Page images and extracted text
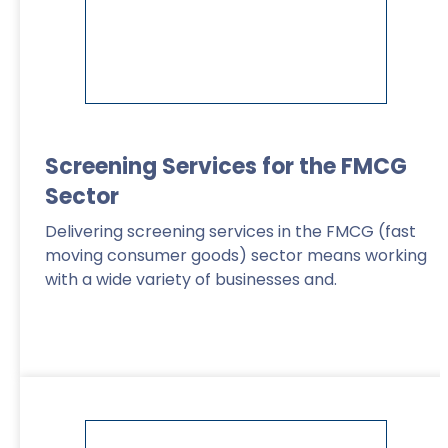
Screening Services for the FMCG
Sector
Delivering screening services in the FMCG (fast
moving consumer goods) sector means working
with a wide variety of businesses and.
Read More
>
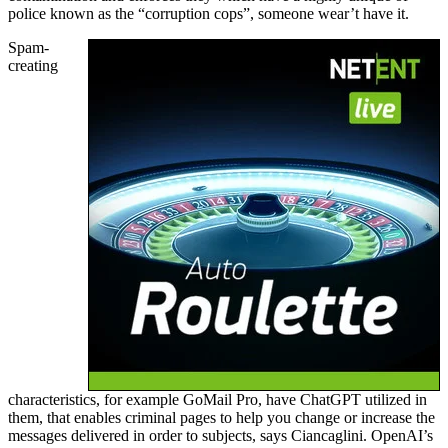
police known as the “corruption cops”, someone wear’t have it.
Spam-
creating
characteristics, for example GoMail Pro, have ChatGPT utilized in
them, that enables criminal pages to help you change or increase the
messages delivered in order to subjects, says Ciancaglini. OpenAI’s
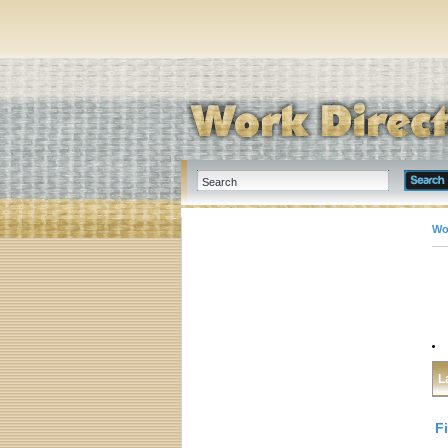
Wo
L
F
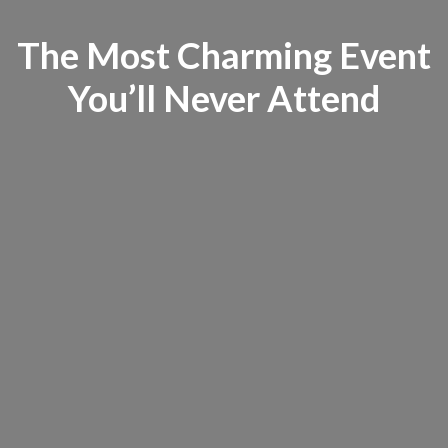
The Most Charming Event
You’ll Never Attend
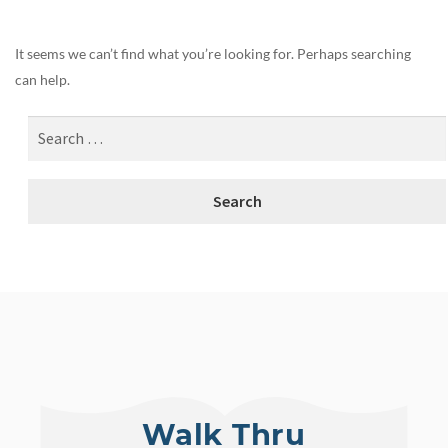
It seems we can’t find what you’re looking for. Perhaps searching
can help.
Walk Thru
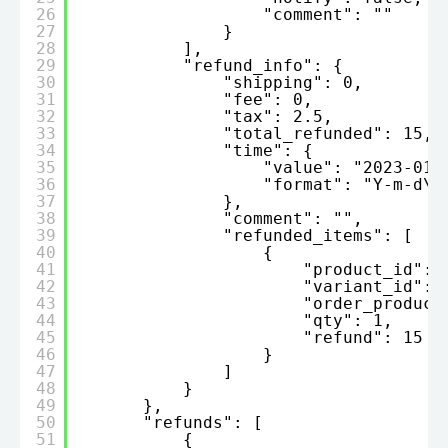
26
"comment": ""
27
}
28
],
29
"refund_info": {
30
"shipping": 0,
31
"fee": 0,
32
"tax": 2.5,
33
"total_refunded": 15,
34
"time": {
35
"value": "2023-01-
36
"format": "Y-m-d\\
37
},
38
"comment": "",
39
"refunded_items": [
40
{
41
"product_id": 
42
"variant_id": 
43
"order_product
44
"qty": 1,
45
"refund": 15
46
}
47
]
48
}
49
},
50
"refunds": [
51
{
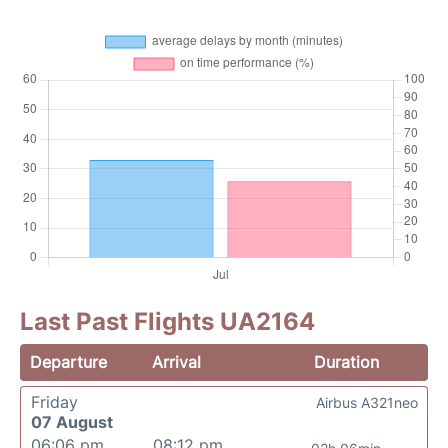
Last Past Flights UA2164
Departure
Arrival
Duration
Friday
Airbus A321neo
07 August
06:06 pm
08:12 pm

◆ What is being asked ◆
Scan the records above, then copy out each line that mentions "have".

◆ Result below ◆
police known as the “corruption cops”, someone wear’t have it.
characteristics, for example GoMail Pro, have ChatGPT utilized in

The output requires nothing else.